EXERCISE INSTRUCTIONS:
Each line below must be set down exactly; omit any image you find.

Stored items:
'''

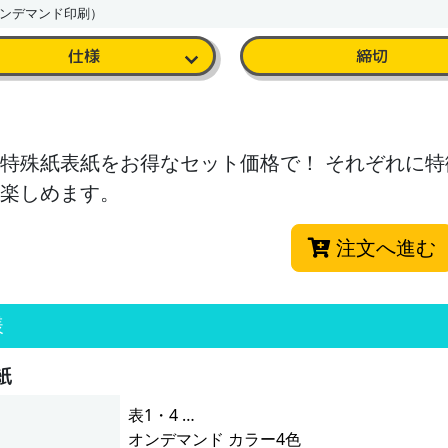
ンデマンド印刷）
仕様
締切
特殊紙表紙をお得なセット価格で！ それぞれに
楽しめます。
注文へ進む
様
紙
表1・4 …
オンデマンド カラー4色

'''

ANSWER AREA:
ンデマンド印刷）
仕様
締切
特殊紙表紙をお得なセット価格で！ それぞれに
楽しめます。
注文へ進む
様
紙
表1・4 …
オンデマンド カラー4色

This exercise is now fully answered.